Ich nutz Heidi sql da bekomme ich überhaupt nie eine Fehlermeldung. Ich versuche es in mal mit einem anderen Programm, was hierfür ggf besser geeignet ist


----------



## Yaslaw (16. Februar 2022)

Mein Beispiel ist mit HEide-SQL geschrieben und getestet. Das geht.
Aber bring doch mal die Fehlermeldung.
Und du hast sicher den Beispielcode an deine DB angepasst? Bei mir heisst die Tabelle und die Spalten anders als bei dir.


----------



## Zvoni (16. Februar 2022)

Max-Berater hat gesagt.:


> Ich nutz Heidi sql da bekomme ich überhaupt nie eine Fehlermeldung.
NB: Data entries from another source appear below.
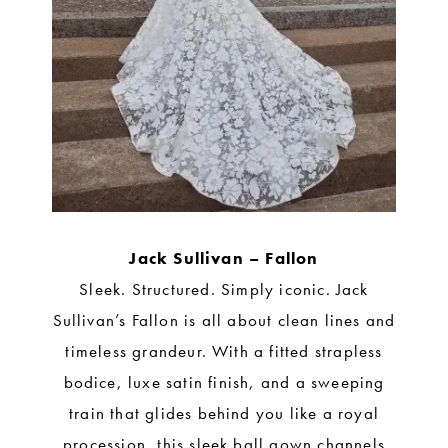
Jack Sullivan – Fallon
Sleek. Structured. Simply iconic. Jack
Sullivan’s Fallon is all about clean lines and
timeless grandeur. With a fitted strapless
bodice, luxe satin finish, and a sweeping
train that glides behind you like a royal
procession, this sleek ball gown channels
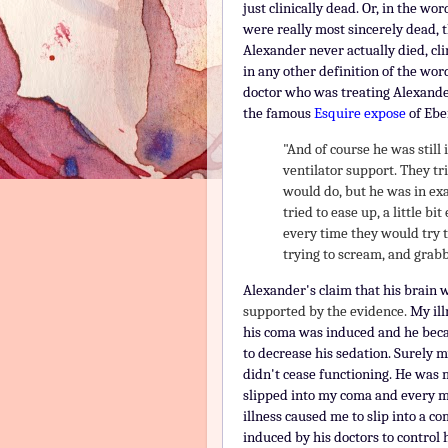
just clinically dead. Or, in the w
were really most sincerely dead, t
Alexander never actually died, cli
in any other definition of the wor
doctor who was treating Alexande
the famous
Esquire expose
of Ebe
"And of course he was still
ventilator support. They tr
would do, but he was in exa
tried to ease up, a little bit
every time they would try 
trying to scream, and grabb
Alexander's claim that his brain 
supported by the evidence.
My ill
his coma was induced and he beca
to decrease his sedation.
Surely m
didn't cease functioning. H
e was m
slipped into my coma and every m
illness caused me to slip into a 
induced by his doctors to control h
Ich versuche es in mal mit einem anderen Programm, was hierfür ggf besser geeignet ist


Es ist ein MySQL-Server.
ich benutze MySQL-Workbench
nie was anderes benutzt…..


----------



## Yaslaw (16. Februar 2022)

Und Heidi-SQL gibt auch fehler aus. Als Popup und in der Consolenausgabe


----------



## Max-Berater (17. Februar 2022)

Ich habe heute einmal versucht das oben genannte nachzubauen und zu verstehen. Ich kriege jedoch stets eine Fehlermeldung, wie unten zu sehen ist.
Was mache ich bloß falsch.





11:25:16    SELECT     IFNULL(         t.BELEGFELD_1,          LAG(t.BELEGFELD_1, 1)              over (                 -- Gruppieren über BELEGFELD_2                 PARTITION BY t.BELEGFELD_2                     -- Absteigend sortiert BELEGFELD_1                 ORDER BY t.BELEGFELD_1 DESC             )     ) AS NEW_BELEGFELD_1,     t.* FROM t_2124206 t    Error Code: 1064. You have an error in your SQL syntax; check the manual that corresponds to your MySQL server version for the right syntax to use near '(                 -- Gruppieren über BELEGFELD_2                 PARTITION BY t' at line 5    0.032 sec


----------



## Yaslaw (17. Februar 2022)

Lade mal die neuste Version von Heidi-SQL herunter. Und welche Version von MySQL Server hast du? Ich denke, du solltest da Version 8 haben, damit LAG funktioniert.


----------



## Zvoni (17. Februar 2022)

*GROWL*
LAG/LEAD gibt's erst ab MySQL8.0 (sowie auch die anderen WINDOW-Functions --> ROW_NUMBER usw.)
Sorry, wusste ich aber auch nicht

Und es ist MySQL 5.7 aus vergangen Threads des OP


----------



## Max-Berater (17. Februar 2022)

HEIDI SQL ist bei mir stets aktuell. Workbench hab ich gerade aktualisiert.  Ich schaue mal auf dem Server nach


----------



## Max-Berater (17. Februar 2022)




----------



## Zvoni (17. Februar 2022)

Das Workbench hat Version 8.0, nicht dein SERVER --> Der ist 5.7

Für LAG/LEAD brauchste MySQL-Server 8.0

Würde mir eh mal Gedanken über ein Upgrade machen

MySQL-Server 5.7 EOL=Oktober 2023
EOL MySQL | End of Life (EOL) | Oracle Corporation | Lifecycle


----------



## Max-Berater (17. Februar 2022)

Hast Recht.


----------



## Yaslaw (17. Februar 2022)

Ok, ohne LAG für Vrsion 5.x

Zuerst pro Gruppierung den MAX-Wert bestimmen.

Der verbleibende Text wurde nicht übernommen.